BALI 9 : BACK MASSAGE

Publié le 13 Août 2017

C’est arrivé tôt dans le matin, je me suis baissé pour essuyer mon petit et là, j’ai ressenti une douleur que je connais, comme une pointe dans le bas du dos. Je visualise bien.

Patch, cachet et on renonce à notre longue balade vers Semyniak, à la recherche des grossistes de sarongs.

On va faire un repérage d’une salon de remise en forme, version acupuncture. On le trouve, je prends la carte au cas où. Il y a bien des salons – j’en connais au moins deux – qui propose des traitements de santé mais qui dans le même temps mettent sur leur vitrine qu’ils recherchent des thérapeutes.

Ma thérapeute sera Hanna, ce soir, je décide d’aller me faire faire un massage du dos depuis que, à la sortie de la plage, en étant avec Nawill, j’ai eu des picotements dans le pied gauche.

Elle fut étonné de ma demande, ce à quoi je lui dis que ce n’était pas une question d’argent mais de temps. Un massage du dos dure deux fois moins longtemps qu’un massage classique mais dans mon cas, c’était adapté.

Ce soir encore, mes fourmillements continutent malgré le deuxième cachet. Si j’avais du courage, j’irai regarder sur le net la gravité d’avoir des fourmis dans pieds sans être dans une position qui la génère. J’opterai pour un nerf coincé.
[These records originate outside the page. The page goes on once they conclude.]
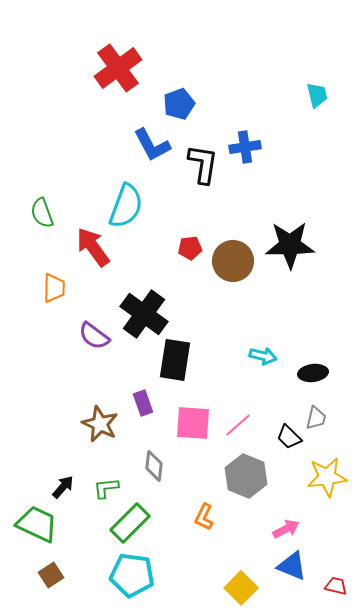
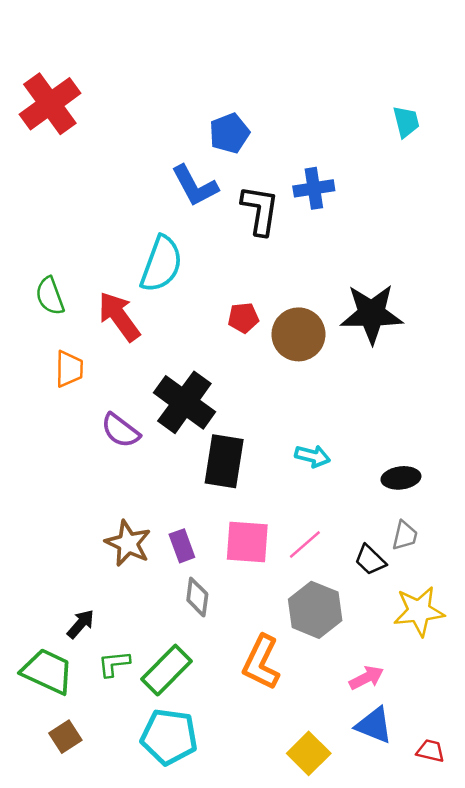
red cross: (118, 68) -> (50, 104), moved
green semicircle: (42, 213) -> (50, 296), moved
cyan arrow: (263, 356) -> (313, 456), moved
purple rectangle: (143, 403) -> (182, 546), moved
green L-shape: (106, 488) -> (114, 664), moved
orange L-shape: (204, 517) -> (261, 662), size x1.6

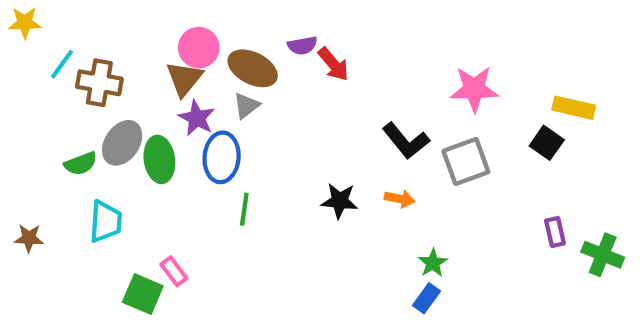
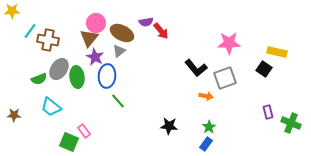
orange arrow: (400, 199) -> (206, 96), moved
black star: (340, 201) -> (169, 126), moved
green line: (244, 209) -> (118, 101), turned -49
cyan trapezoid: (106, 222) -> (51, 107), turned 125

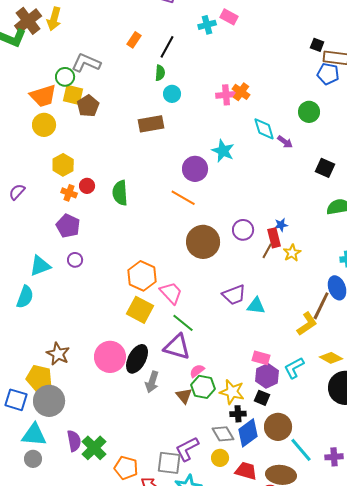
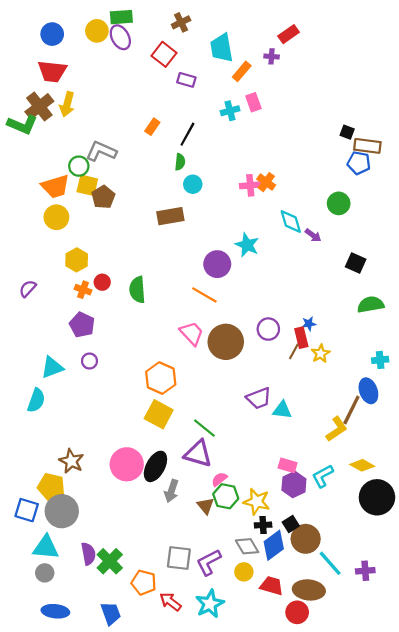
pink rectangle: (229, 17) -> (253, 102), turned 42
pink trapezoid: (171, 293) -> (192, 333), moved
black square: (262, 398) -> (291, 524), moved, turned 35
gray square: (169, 463) -> (179, 558), moved

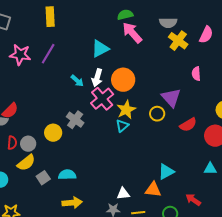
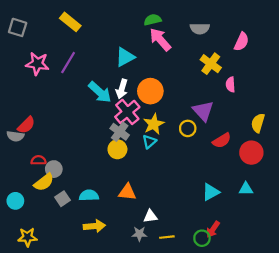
yellow rectangle: (50, 17) -> (70, 22), turned -48
yellow cross: (178, 41) -> (211, 64), moved
cyan arrow: (77, 81) -> (100, 92), size x1.6
gray cross: (75, 120) -> (120, 132), moved
yellow circle: (53, 133) -> (117, 149), moved
red semicircle: (12, 143) -> (38, 160), moved, turned -96
gray circle: (28, 144) -> (54, 169), moved
cyan triangle: (166, 172) -> (211, 192), moved
orange triangle: (153, 190) -> (127, 192), moved
red arrow: (193, 200) -> (213, 229), moved, turned -91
Ce soir, je vais me coucher tôt, beaucoup plus tôt que d’habitude.

Côté rencontre, nous avons revu un lifeguard qui aimait bien mon aîné lors de notre premier voyage à trois. Il nous a reconnu. J’ai un peu discuté avec lui.

Nous l’avons rencontré car nous avons remonté la plage vers Semyniak à la recherche des crabes. L’an dernier, dans un endroit où coulait de l’eau vers la mer, il y en avait des centaines, des petits. On n’a pas retrouvé cet endroit mais dans une partie de la plage, on a pu en voir des dizaines. J’en ai même pris un dans ma main pour le mettre dans celles de mes enfants, pas très rassuré au début.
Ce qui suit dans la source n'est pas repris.